Kemoy Campbell (born January 14, 1991) is a retired Jamaican distance runner who competed in various events from 800 meters to 5000 metres. Since competing in the American collegiate circuit, he has developed a reputation for having remarkable range, having competitive experience from the 800 meters to the 10K. Campbell holds multiple Jamaican records in athletics.

Running career

Youth
As a youngster, Campbell ran on the track team of Bellefield High School, in Manchester Parish, Jamaica. Although the overwhelming majority on the team were sprinters, Campbell was coached for distance running; one of his first races was a 5K road race. While still in Bellefield HS, Campbell was scouted by the University of Arkansas, the school he would attend many years later.  In 2010, he became the first Jamaican high schooler to win the high school boys 3000m at the Penn Relays.

Collegiate
Campbell first ran with South Plains College of Levelland, Texas, with whom he won NJCAA titles in the 800 meters and in cross country. He subsequently transferred to the same university which had scouted him back in Jamaica, University of Arkansas. At Arkansas, Campbell was coached by Chris Bucknam.
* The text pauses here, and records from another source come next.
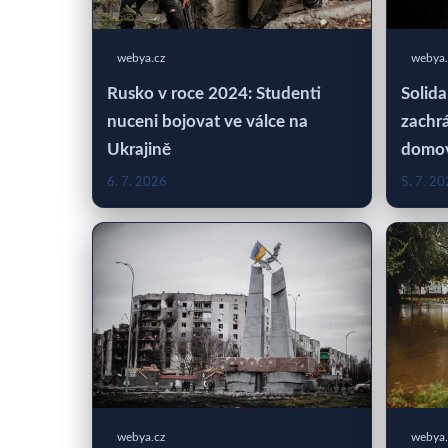
webya.cz
webya.
Rusko v roce 2024: Studenti
Solida
nuceni bojovat ve válce na
zachrá
Ukrajině
domo
6. 7. 2026
5. 7. 2
webya.cz
webya.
At the 2013 NCAA DI Outdoor T&F Championships, Campbell placed fifth in the men's 5000 meters final and placed second in the men's 3000 meters at the 2013 NCAA Division 1 Indoor Track and Field Championships.

Professional
Campbell opened the indoor season with an altitude 4:02.59 mile in Flagstaff, Arizona representing New Balance on January 22, 2016.
Campbell set a PR and Jamaican indoor record in the men's 3000 meters representing New Balance at the 2016 Millrose Games on February 20.

Kemoy Campbell placed fifth in 13:30.09 in the 5000 metres on May 20, 2016 at the Hoka One One Mid Distance Classic hosted by Occidental College.

On February 26, 2017, Campbell ran 13:14.45 indoors at the BU Last Chance meet to break the Jamaican 5000m record.

Kemoy added a fourth national championship title to his collection on June 23, 2017, when he won the 5000m.

On August 12, 2017, Kemoy became the first male Jamaican distance runner to compete in a final at the IAAF World Championships in London. He finished 10th with a time of 13:39.74.

During the Millrose Games in 2019, Campbell lost consciousness due to sudden cardiac arrest, and CPR was performed by bystanders. A defibrillator had to be used to revive him. Campbell was setting the pace in the men's 3000m event.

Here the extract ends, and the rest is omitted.